My DS's tent came back from the last festival covered in some horrible smelling sticky stuff (probably sprayed with a fizzed up can of cheap beer gone rancid in the heat).

No way would I lend my tent, let alone a new tent, for a festival.

No to tent, yes to help with food.

BelleCarig · 06/08/2019 17:04

I'd give her money for food and tell her to take her own tent, her mates will have to bring their own tent if your daughter's tent is too small. There's not a cat in hells chance I'd give her my new unused tent I was planning on camping in after it's been used for a festival.

gib1973 · 06/08/2019 17:06

She sounds delightful. She even old enough to go to the festival?

Pyperj12 · 06/08/2019 17:07

Crikey! By 18, I was running my own home, had 2 jobs (one of them I was in a fairly high position) and managed my A-levels.. Tell her to sort her own stuff out!

GreenFingersWouldBeHandy · 06/08/2019 17:08

They don't all need to stay in HER tent. Can her friends not buy their own sodding tents?
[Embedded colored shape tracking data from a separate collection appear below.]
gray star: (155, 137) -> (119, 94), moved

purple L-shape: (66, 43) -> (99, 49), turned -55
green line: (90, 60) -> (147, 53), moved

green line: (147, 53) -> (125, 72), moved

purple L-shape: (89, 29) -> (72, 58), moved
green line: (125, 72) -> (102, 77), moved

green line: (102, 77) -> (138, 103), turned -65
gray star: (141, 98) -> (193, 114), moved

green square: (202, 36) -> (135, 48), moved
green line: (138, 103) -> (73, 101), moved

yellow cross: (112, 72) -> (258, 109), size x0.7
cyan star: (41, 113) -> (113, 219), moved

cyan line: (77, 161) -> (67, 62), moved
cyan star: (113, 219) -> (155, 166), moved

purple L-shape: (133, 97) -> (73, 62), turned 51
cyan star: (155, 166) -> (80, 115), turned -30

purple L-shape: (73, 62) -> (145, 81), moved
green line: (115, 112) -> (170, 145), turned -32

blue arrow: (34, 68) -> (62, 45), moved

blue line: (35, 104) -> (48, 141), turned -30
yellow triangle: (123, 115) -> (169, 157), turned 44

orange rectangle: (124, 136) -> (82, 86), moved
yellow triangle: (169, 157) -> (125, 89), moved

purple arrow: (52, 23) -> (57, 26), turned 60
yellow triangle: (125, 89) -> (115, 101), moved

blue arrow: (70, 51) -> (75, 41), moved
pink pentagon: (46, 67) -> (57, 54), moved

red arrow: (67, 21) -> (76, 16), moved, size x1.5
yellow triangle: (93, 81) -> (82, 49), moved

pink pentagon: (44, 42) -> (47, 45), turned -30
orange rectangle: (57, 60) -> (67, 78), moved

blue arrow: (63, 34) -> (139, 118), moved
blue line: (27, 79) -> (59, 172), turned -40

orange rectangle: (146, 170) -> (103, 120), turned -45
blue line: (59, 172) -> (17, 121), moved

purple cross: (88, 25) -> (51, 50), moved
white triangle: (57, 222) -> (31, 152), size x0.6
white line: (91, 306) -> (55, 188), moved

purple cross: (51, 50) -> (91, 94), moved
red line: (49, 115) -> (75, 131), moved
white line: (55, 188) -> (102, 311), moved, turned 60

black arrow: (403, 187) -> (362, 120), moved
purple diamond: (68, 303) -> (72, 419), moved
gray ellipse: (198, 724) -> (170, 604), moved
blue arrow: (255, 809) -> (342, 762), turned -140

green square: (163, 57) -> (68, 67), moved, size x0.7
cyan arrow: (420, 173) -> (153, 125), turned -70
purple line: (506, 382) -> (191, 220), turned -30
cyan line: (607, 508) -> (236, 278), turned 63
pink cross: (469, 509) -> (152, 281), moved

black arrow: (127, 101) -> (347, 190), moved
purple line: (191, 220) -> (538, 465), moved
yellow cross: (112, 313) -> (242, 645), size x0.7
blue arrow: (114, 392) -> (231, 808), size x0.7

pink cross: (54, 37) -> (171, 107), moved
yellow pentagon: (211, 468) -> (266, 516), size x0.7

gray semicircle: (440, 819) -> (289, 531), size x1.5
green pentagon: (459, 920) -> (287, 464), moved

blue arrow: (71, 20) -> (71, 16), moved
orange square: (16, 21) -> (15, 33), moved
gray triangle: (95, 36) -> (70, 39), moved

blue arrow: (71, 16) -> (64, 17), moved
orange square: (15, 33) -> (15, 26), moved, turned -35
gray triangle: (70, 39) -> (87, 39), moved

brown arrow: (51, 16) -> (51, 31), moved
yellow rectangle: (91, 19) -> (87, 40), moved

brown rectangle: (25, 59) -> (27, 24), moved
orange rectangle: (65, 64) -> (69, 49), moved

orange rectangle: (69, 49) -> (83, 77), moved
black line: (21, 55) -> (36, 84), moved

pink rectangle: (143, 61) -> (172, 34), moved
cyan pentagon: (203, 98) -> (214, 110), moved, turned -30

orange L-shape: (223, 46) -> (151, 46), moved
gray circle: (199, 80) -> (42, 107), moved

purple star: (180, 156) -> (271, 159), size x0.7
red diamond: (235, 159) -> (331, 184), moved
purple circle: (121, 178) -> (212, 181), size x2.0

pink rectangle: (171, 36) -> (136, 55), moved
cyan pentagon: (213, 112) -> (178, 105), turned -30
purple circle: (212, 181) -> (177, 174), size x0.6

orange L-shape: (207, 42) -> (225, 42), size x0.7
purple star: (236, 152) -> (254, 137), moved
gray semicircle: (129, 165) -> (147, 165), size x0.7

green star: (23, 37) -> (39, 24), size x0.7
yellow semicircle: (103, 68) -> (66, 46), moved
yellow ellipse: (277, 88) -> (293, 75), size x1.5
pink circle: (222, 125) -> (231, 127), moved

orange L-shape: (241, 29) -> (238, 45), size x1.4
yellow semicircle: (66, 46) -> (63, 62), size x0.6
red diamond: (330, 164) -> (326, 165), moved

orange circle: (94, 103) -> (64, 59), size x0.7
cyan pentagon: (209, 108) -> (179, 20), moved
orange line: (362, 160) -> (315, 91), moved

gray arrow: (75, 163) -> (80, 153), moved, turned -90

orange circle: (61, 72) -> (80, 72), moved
Absolute bloody cheek all round really. Tell her to take back some of the new clothes and pay for food with them. All she needs is loads of super noodles and a pan to cook them in.

She's now loudly sobbing in her room

Utterly pathetic. Time of a life lesson; if you spend all your money on new clothes when you know you're off to a festival; you're going to go hungry. What's she doing to do for booze?

Bellatrix14 · 06/08/2019 17:11

@AngelasAshes she has chosen to go to this festival (without her parents) and is now legally an adult, why on earth should the OP pay towards her holiday (because that’s what this is) when she has a job and she’s blown what could have been her food budget on new clothes? When I was the age the OPs daughter is my family still paid for me to come on family holidays, but when I went to Glastonbury with friends at 17 I was expected to save for it.

Could you give her £20 and take her to the supermarket so she can stock up on snacks and cereal bars, then either loan her the rest on the condition she pays it back out of her wages, or tell her she needs to take some of the clothes back? Festival food is hideously expensive though!

HarrietSchulenberg · 06/08/2019 17:12

No way would any child of mine be taking my lovely tent to a festival. Middle child took his own tent to one a few weeks ago, which was fine as he brought it back again afterwards but it was filthy and smelled of his feet.
Your dd needs to take her own tent and buy some food. You could always supplement with cereal bars and snacks.